Flowers is pleased to announce the New York City debut of British artist Claerwen James with an exhibition of her new paintings that will run from May 21st through June 26th, 2010. A catalog with a foreword by New Yorker critic Anthony Lane will accompany the exhibition.

"It is in the nature of any good portrait to withhold as much as it yields, carefully measuring out such information as it contains, keeping plenty in reserve, and thus entering into a new deal, or pact, with every viewer." This statement by Anthony Lane describes precisely what Claerwen James has done in this new series of paintings, mostly of girls and young women. Her work stands at a deliberate distance to the moments it explores. There is a watchfulness about the figures as they stare out of the picture: a muted privacy that suggests intimacy but gives nothing away.

All of the works originated as photographs: some scavenged, some taken by the artist, who believes that the awkwardness of the photographic moment is crucial to the painful, elegiac quality of the paintings. Among the images used are those from Claerwen James' own childhood as well as photographs of Alice Liddell, "taken not in Wonderland but through the ordinary lens of Lewis Carroll's camera," writes Lane. "We like to think of a photograph as an instant frozen in time, in which case the task of this particular painter is to thaw it out. The paintings remain very still and unexcitable, but that does not make them uneventful; they defrost their central figures and reanimate not just the moment to which the photograph bore witness but the broader span of life which the photographer, whether by chance or design, happened to interrupt."

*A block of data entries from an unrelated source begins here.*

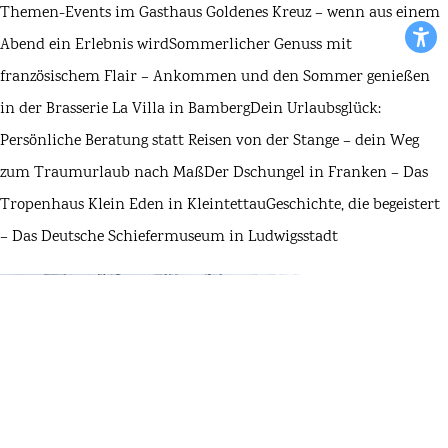
Themen-Events im Gasthaus Goldenes Kreuz – wenn aus einem
Abend ein Erlebnis wird
Sommerlicher Genuss mit
französischem Flair – Ankommen und den Sommer genießen
in der Brasserie La Villa in Bamberg
Dein Urlaubsglück:
Persönliche Beratung statt Reisen von der Stange – dein Weg
zum Traumurlaub nach Maß
Der Dschungel in Franken – Das
Tropenhaus Klein Eden in Kleintettau
Geschichte, die begeistert
– Das Deutsche Schiefermuseum in Ludwigsstadt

In 2006, Francis Spufford wrote that Claerwen James' subject matter is, in a sense, the photographic moment, when a point in time is snatched from the flow, "sealed into stillness and set in strange relationship to the continued life. . . which we do not see in photographs but which they always imply, giving the medium its mortal edge."

Claerwen James, born in 1970, originally trained as a molecular biologist at Oxford University and Cold Spring Harbor, NY. She graduated from the prestigious Slade School of Fine Art in 2003 and has gone on to have two highly successful solo exhibitions in London's West End. She has won various awards such as the Prince's Drawing School Graduate Bursary, the Arts Club Excellence in Drawing Award; and most notably the Slade School's own Melvill Nettleship Prize for Figure Composition: previous winners include Gwen John and Gwen Raverat. Her work is in the permanent collection of the Scheringa Museum of Realist Art in the Netherlands.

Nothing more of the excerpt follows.